Staatliche Gesetze und zahlreiche völkerrechtliche Abkommen (z. B. in den Genfer Konventionen) definieren konkret, wer sich als Exilant bezeichnen kann und welcher Rechtsschutz mit diesem Status verbunden ist. Seitens staatlicher Institutionen wird auch der Begriff des politischen Asyls benutzt.

Der Begriff Exil ist seit der Antike nachweisbar, wenngleich eine exakte Datierung nicht möglich ist. Im Römischen Reich wurde der Begriff häufig verwendet,  da gemäß römischem Recht  Bürger freiwillig ins Exil gehen konnten, um z. B. eine Verurteilung zu umgehen. Auch wurden römische Bürger oft aus politischen Gründen ins Exil verbannt. Im Mittelalter und in der Frühen Neuzeit erfuhr der Begriff eine stark religiöse Prägung, da er sich oft auf Glaubensgemeinschaften bezog, die wegen ihrer religiösen Ansichten ihren Wohnort verlassen mussten. Vermehrt gebraucht wurde der Begriff seit dem 19. Jahrhundert in der Phase der Nationalromantik, hier beeinflusst durch das Entstehen von Nationalstaaten und das Aufkommen  des ethnischen Nationskonzepts, das bestimmte Gruppen ausschloss. Vermehrt gebraucht wurde der Begriff seit dem 19. Jahrhundert, als sich Menschen infolge von Revolutionen, politischen Konflikten und nationalen Separationsbestrebungen immer wieder gezwungen sahen, außerhalb ihres Landes Schutz vor Verfolgung zu suchen.

Zwischen 1933 und 1945, in der Zeit des Nationalsozialismus im Deutschen Reich, emigrierten bzw. flohen viele Menschen, die politischen Repressionen oder rassistischer Verfolgung ausgesetzt waren auf unbestimmte Zeit ins Ausland. Zu den Exilanten in dieser Zeit gehörten politische Gegner der Nationalsozialisten und vor allem Menschen jüdischer Herkunft, insgesamt etwa 500.000 Menschen, unter ihnen zahlreiche Schriftsteller, Wissenschaftler, Künstler und Architekten.
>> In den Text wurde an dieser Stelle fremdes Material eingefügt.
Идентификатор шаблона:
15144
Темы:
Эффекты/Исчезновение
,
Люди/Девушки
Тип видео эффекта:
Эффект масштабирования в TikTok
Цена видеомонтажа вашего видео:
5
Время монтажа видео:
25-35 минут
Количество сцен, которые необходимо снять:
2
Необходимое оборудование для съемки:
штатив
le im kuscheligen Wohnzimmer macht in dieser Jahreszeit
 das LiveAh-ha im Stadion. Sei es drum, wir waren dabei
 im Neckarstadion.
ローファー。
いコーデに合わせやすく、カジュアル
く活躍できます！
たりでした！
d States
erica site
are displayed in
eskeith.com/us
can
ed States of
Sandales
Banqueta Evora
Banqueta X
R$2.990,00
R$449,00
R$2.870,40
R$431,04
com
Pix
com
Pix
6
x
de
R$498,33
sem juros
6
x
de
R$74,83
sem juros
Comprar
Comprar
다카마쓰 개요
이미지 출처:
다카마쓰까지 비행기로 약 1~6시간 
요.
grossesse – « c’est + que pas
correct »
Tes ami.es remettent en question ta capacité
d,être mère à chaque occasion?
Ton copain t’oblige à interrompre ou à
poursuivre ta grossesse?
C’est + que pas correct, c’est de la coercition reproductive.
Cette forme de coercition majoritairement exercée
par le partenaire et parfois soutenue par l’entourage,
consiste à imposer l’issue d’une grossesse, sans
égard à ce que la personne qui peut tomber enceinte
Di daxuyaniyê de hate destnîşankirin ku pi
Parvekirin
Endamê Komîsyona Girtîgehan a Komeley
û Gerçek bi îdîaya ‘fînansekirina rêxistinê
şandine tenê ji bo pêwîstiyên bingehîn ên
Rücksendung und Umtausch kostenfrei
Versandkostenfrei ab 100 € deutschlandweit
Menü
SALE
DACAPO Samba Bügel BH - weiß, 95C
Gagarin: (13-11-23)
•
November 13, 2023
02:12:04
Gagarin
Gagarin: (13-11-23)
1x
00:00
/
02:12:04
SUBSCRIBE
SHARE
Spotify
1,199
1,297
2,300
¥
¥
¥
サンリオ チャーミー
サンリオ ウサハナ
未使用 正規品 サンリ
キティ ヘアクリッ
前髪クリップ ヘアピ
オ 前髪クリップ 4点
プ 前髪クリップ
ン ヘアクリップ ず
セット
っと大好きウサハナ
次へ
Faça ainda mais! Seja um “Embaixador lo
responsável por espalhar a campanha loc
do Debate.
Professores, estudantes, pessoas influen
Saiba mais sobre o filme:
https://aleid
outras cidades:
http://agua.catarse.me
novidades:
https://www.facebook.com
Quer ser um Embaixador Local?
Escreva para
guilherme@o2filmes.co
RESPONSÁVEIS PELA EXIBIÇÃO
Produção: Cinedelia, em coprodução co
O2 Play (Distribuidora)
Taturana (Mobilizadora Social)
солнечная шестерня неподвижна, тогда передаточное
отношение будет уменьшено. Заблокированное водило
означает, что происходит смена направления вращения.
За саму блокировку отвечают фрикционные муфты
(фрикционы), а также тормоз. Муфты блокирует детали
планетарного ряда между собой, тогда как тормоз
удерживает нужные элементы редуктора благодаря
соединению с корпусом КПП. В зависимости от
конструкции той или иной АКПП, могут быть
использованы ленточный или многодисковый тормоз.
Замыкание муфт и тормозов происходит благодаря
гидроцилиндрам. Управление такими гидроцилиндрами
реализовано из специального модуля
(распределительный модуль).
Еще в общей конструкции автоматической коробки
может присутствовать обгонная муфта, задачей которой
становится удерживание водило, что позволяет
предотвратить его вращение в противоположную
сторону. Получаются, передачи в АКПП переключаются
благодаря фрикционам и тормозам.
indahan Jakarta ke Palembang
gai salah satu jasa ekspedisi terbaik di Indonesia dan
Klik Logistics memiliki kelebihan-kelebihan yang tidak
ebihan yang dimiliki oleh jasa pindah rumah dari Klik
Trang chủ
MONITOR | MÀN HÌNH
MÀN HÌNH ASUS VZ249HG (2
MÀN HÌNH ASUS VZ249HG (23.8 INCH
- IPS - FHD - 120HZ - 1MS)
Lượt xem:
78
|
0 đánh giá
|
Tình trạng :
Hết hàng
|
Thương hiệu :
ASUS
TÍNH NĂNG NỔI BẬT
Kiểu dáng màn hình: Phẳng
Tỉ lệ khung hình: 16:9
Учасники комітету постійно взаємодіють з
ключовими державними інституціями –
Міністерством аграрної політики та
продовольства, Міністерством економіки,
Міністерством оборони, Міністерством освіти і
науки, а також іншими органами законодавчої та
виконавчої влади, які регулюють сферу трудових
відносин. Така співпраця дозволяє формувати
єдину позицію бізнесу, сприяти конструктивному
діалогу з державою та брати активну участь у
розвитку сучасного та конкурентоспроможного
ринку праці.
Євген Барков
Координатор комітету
Seit dem Ende des Zweiten Weltkriegs wird der Begriff zunehmend mit der Gewährung von Asyl in Verbindung gebracht. Er wird weltweit verwendet, meist im Zusammenhang mit der Auswanderung aus autokratischen Staaten oder in Verbindung mit militärischen Konflikten.

2. Definition

Der Begriff Exil bezeichnet den Aufenthalt einer Person oder Gruppe außerhalb ihres Herkunftslandes, wobei dieser Aufenthalt in der Regel langfristig und oft aufgrund von Repressalien erfolgt. Ein Exilant ist eine Person, die sich im Exil befindet. Ein Exil kann aufgezwungen sein, z. B. durch staatliche Verbannung, Ausbürgerung, oder aufgrund eigener Entscheidung erfolgen, wenn Exilanten die in ihrem Herkunftsland bestehenden Verhältnisse als unhaltbar empfinden. Für den Fall einer Änderung dieser Verhältnisse wird  meist eine Rückkehr angestrebt.

3. Historischer Abriss

Religiöse Gemeinschaften im Exil

Die Religionskonflikte im spätmittelalterlichen bzw. frühneuzeitlichen Osteuropa führten viele Glaubensgemeinschaften ins Exil. Eines der bekanntesten Beispiele ist die Bewegung der Hussiten, deren Vertreter nach dem Tod des Reformators Jan Hus (um 1370–1415) und den Hussitenkriegen (1419–1436) aus Böhmen verbannt wurden. In der Frühen Neuzeit und am Beginn der Reformation Anfang des 16. Jahrhunderts gab es zahlreiche Konflikte zwischen protestantischen und katholischen Lagern, die oft in Kriegen und im Exil endeten, z. B. der Mennoniten und der Hutterer seit dem ersten Drittel des 16. Jahrhunderts oder der französischen Hugenotten nach der Aufhebung des Edikts von Nantes (1685).  Auch deutschsprachige protestantische Gemeinschaften sind zu erwähnen, z. B. die Täufer, die Schwenckfelder aus Schlesien im 16. Jahrhundert oder die ca. 20.000 im Jahr 1731 ausgewiesenen „Salzburger Exulanten”, die sich vor allem in Ostpreußen (so z. B. in Königsberg/Kaliningrad oder in Gumbinnen/Gusev) niederließen. Infolge der Französischen Revolution begaben sich nach 1789 ca. 150.000 Menschen, die die politische Entwicklung in ihrem Land ablehnten, ins Exil, verstreut über ganz Europa.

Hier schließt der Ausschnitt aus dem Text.